══ Data records
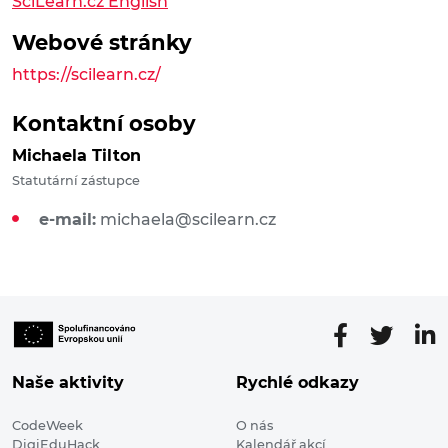
SciLearn.cz English
Webové stránky
https://scilearn.cz/
Kontaktní osoby
Michaela Tilton
Statutární zástupce
e-mail:
michaela@scilearn.cz
Naše aktivity
Rychlé odkazy
CodeWeek
O nás
DigiEduHack
Kalendář akcí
════
* _Assignment_
The answer should consist only of the lines from the line containing "Rychlé odkazy" through the final line of the listing above, reproduced exactly.

* _Task answer_
Rychlé odkazy
CodeWeek
O nás
DigiEduHack
Kalendář akcí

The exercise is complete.